We tried to insert 160mil 2k -20k documents into a single Tokyo Tyrant server, and performance quickly dropped off and kept going down. You could have had a nice holiday skiing on the graph of inserts/sec. This is pretty typical of anything that you write to a disk. The more you write, the slower it goes. We could distribute the write easily, because Tokyo doesn’t scale.
Tokyo does support replication, and a few other great things, but these don’t make for scaling.
* We don’t use the full text search, so I can’t comment there.
Redis
url: http://code.google.com/p/redis/
type: Key/Value store with collections and counters
Conclusion: Doesn’t scale.
Redis is also awesome like Tokyo. I would say the two are pretty comparable as simple k/v stores.
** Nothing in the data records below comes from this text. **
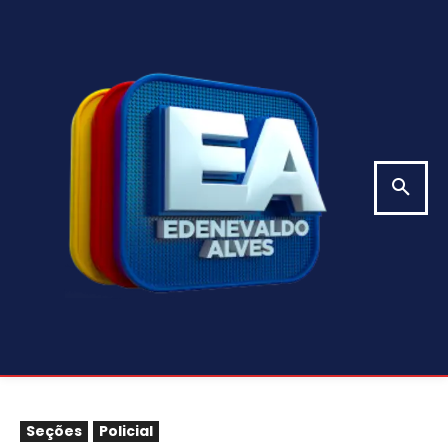
Seções
Policial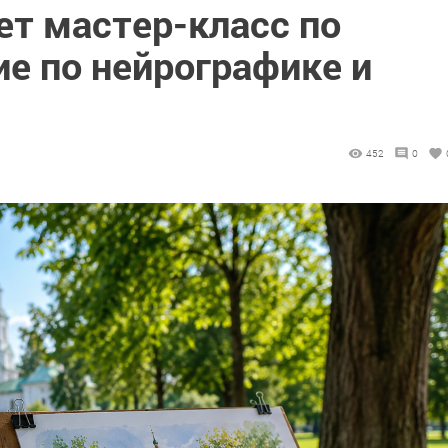
ет мастер-класс по
ие по нейрографике и
452
0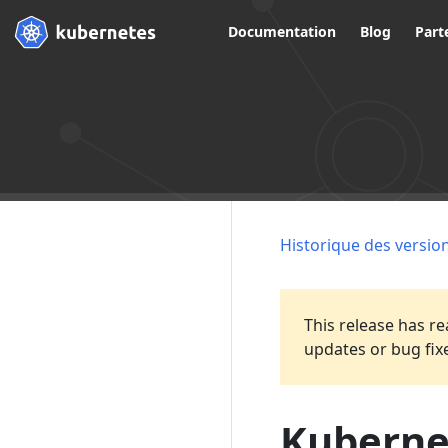
Documentation
Blog
Part
Historique des versio
This release has re
updates or bug fix
Kubernet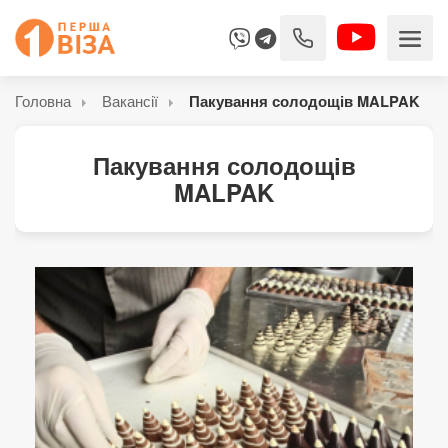
Головна
Вакансії
Пакування солодощів MALPAK
Пакування солодощів
MALPAK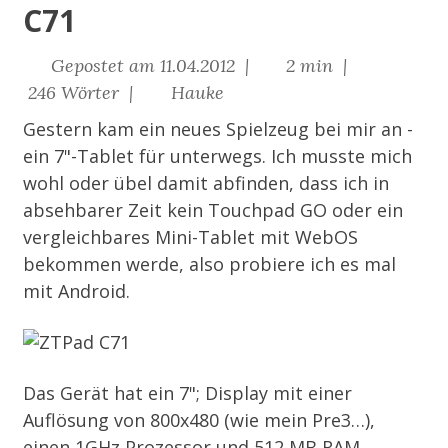
C71
Gepostet am 11.04.2012 |
2 min |
246 Wörter |
Hauke
Gestern kam ein neues Spielzeug bei mir an -
ein 7"-Tablet für unterwegs. Ich musste mich
wohl oder übel damit abfinden, dass ich in
absehbarer Zeit kein Touchpad GO oder ein
vergleichbares Mini-Tablet mit WebOS
bekommen werde, also probiere ich es mal
mit Android.
Das Gerät hat ein 7"; Display mit einer
Auflösung von 800x480 (wie mein Pre3…),
einen 1GHz Prozessor und 512 MB RAM.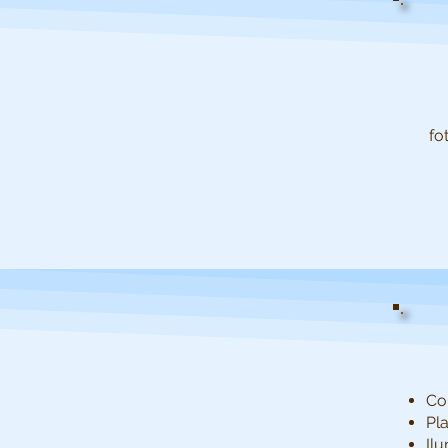
fo
Co
Pla
Il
The counters and collections are AWESOME, and if I was still at AboutUs, I think I’d be pushing to move a couple pieces of the infrastructure to Redis. I have less to say about Redis because I haven’t used it in production, but it looks great if it fits your bill. Does it scale? No. It, just as memecached and tokyo tyrant, can do sharding by handling it in the client, and therefore, you can’t just start adding new servers and increase your throughput. Nor is it fault tolerant. Your redis server dies, and there goes that data. And just as tokyo tyrant and memcached, you probably won’t ever need to try to scale it. Redis also supports replication.
Project Voldemort
url: http://project-voldemort.com/
type: Distributed Key/Value store
Conclusion: Scales!
Voldemort is a very cool project that comes out of LinkedIn. They seem to even be providing a full time guy doing development and support via a mailing list. Kudos to them, because Voldemort, as far as I can tell, is great. Best of all, it scales. You can add servers to the cluster, you don’t do any client side hashing, throughput is increased as the size of the cluster increases. As far as I can tell, you can handle any increase in requests by adding servers as well as those servers being fault tolerant, so a dead server doesn’t bring down the cluster.
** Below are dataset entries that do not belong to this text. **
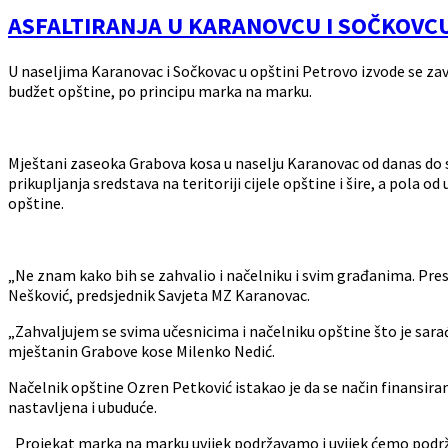
ASFALTIRANJA U KARANOVCU I SOČKOVC
U naseljima Karanovac i Sočkovac u opštini Petrovo izvode se zavr
budžet opštine, po principu marka na marku.
Mještani zaseoka Grabova kosa u naselju Karanovac od danas do svo
prikupljanja sredstava na teritoriji cijele opštine i šire, a pol
opštine.
„Ne znam kako bih se zahvalio i načelniku i svim građanima. Presr
Nešković, predsjednik Savjeta MZ Karanovac.
„Zahvaljujem se svima učesnicima i načelniku opštine što je sar
mještanin Grabove kose Milenko Nedić.
Načelnik opštine Ozren Petković istakao je da se način finansir
nastavljena i ubuduće.
„Projekat marka na marku uvijek podržavamo i uvijek ćemo podrž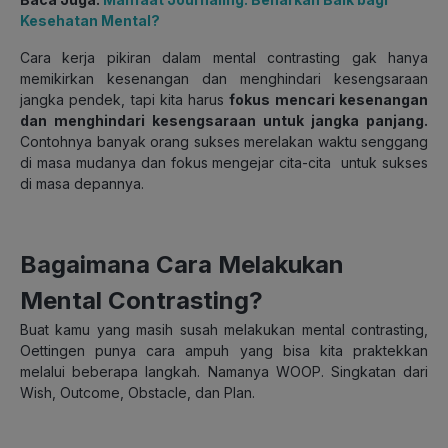
Kesehatan Mental?
Cara kerja pikiran dalam mental contrasting gak hanya
memikirkan kesenangan dan menghindari kesengsaraan
jangka pendek, tapi kita harus
fokus mencari kesenangan
dan menghindari kesengsaraan untuk jangka panjang.
Contohnya banyak orang sukses merelakan waktu senggang
di masa mudanya dan fokus mengejar cita-cita untuk sukses
di masa depannya.
Bagaimana Cara Melakukan
Mental Contrasting?
Buat kamu yang masih susah melakukan mental contrasting,
Oettingen punya cara ampuh yang bisa kita praktekkan
melalui beberapa langkah. Namanya WOOP. Singkatan dari
Wish, Outcome, Obstacle, dan Plan.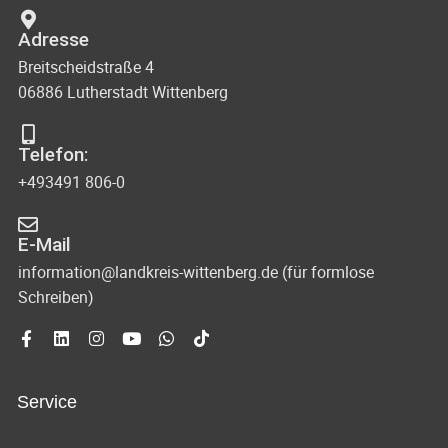
Adresse
Breitscheidstraße 4
06886 Lutherstadt Wittenberg
Telefon:
+493491 806-0
E-Mail
information@landkreis-wittenberg.de (für formlose
Schreiben)
Service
Voldemort does have a downside for me, because I primarily use ruby and the provided client is written in java, so you either have to use JRuby (which is awesome but not always realistic) or Facebook Thrift to interact with Voldemort. This means thrift has to be compiled on all of your machines, and since Thrift uses Boost C++ library, and Boost C++ library is both slow and painful to compile, deployment of Voldemort apps is increased significantly.
Voldemort is also intersting because it has pluggable data storage backend and the bulk of it is mostly for the sharding and fault tolerance and less about data storage. Voldemort might actually be a good layer on top of Redis or Tokyo Cabinet some day.
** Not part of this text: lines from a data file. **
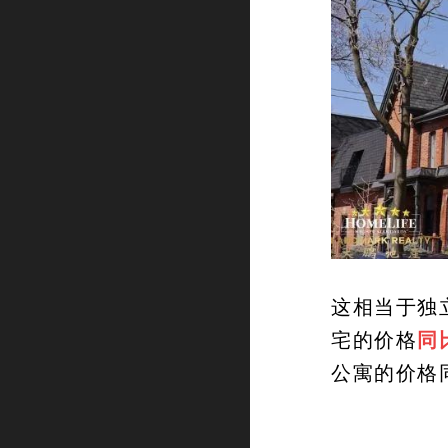
这相当于独
宅的价格
同
公寓的价格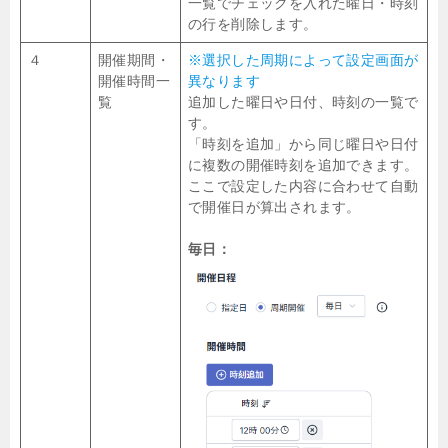
一覧でチェックを入れた曜日・時刻
の行を削除します。
４
開催期間・
※選択した周期によって設定画面が
開催時間一
異なります
覧
追加した曜日や日付、時刻の一覧で
す。
「時刻を追加」から同じ曜日や日付
に複数の開催時刻を追加できます。
ここで設定した内容に合わせて自動
で開催日が算出されます。
毎日：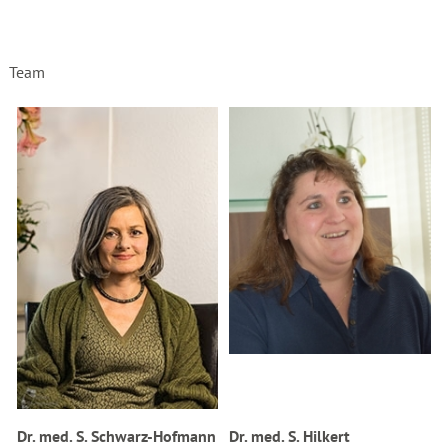
Team
Dr. med. S. Schwarz-Hofmann
Dr. med. S. Hilkert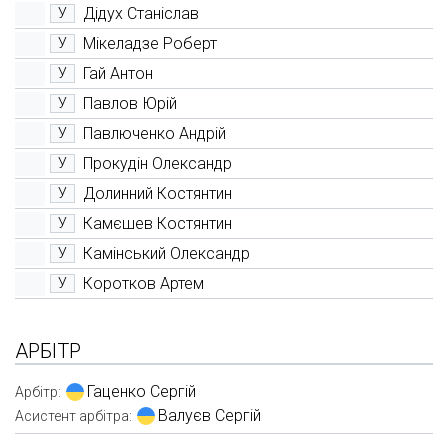
Дідух Станіслав
У
Мікеладзе Роберт
У
Гай Антон
У
Павлов Юрій
У
Павлюченко Андрій
У
Прокудін Олександр
У
Долинний Костянтин
У
Камєшев Костянтин
У
Камінський Олександр
У
Коротков Артем
У
АРБІТР
Гаценко Сергій
Арбітр:
Валуєв Сергій
Асистент арбітра: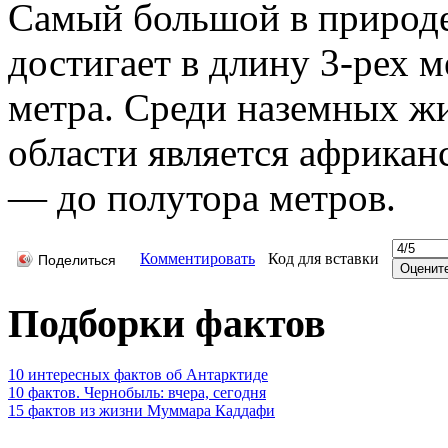
Самый большой в природе
достигает в длину 3-рех м
метра. Среди наземных ж
области является африканс
— до полутора метров.
Комментировать
Код для вставки
Поделиться
Подборки фактов
10 интересных фактов об Антарктиде
10 фактов. Чернобыль: вчера, сегодня
15 фактов из жизни Муммара Каддафи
Voldemort, it should be noted, is also only going to be worth using if you actually need to spread your data out over a cluster of servers. If your data fits on a single server in Tokyo Tyrant, you are not going to gain anything by using Voldemort. Voldemort however, might be seen as a good migration path from Tokyo * when you do hit that wall were performance isn’t enough.
MongoDB
url: http://www.mongodb.org
type: Document Database
Conclusion: Doesn’t scale (yet!)
MongoDB is not a key/value store, it’s quite a bit more. It’s definitely not a RDBMS either. I haven’t used MongoDB in production, but I have used it a little building a test app and it is a very cool piece of kit. It seems to be very performant and either has, or will have soon, fault tolerance and auto-sharding (aka it will scale). I think Mongo might be the closest thing to a RDBMS replacement that I’ve seen so far. It won’t work for all data sets and access patterns, but it’s built for your typical CRUD stuff. Storing what is essentially a huge hash, and being able to select on any of those keys, is what most people use a relational database for. If your DB is 3NF and you don’t do any joins (you’re just selecting a bunch of tables and putting all the objects together, AKA what most people do in a web app), MongoDB would probably kick ass for you.
Oh, and did I mention that, of all the NoSQL options out there, MongoDB is the one of the only ones being developed as a business with commercial support available? If you’re dealing with lots of other people’s data, and have a business built on the data in your DB, this isn’t trivial.
On a side note, if you use Ruby, check out MongoMapper for very easy and nice to use ruby access.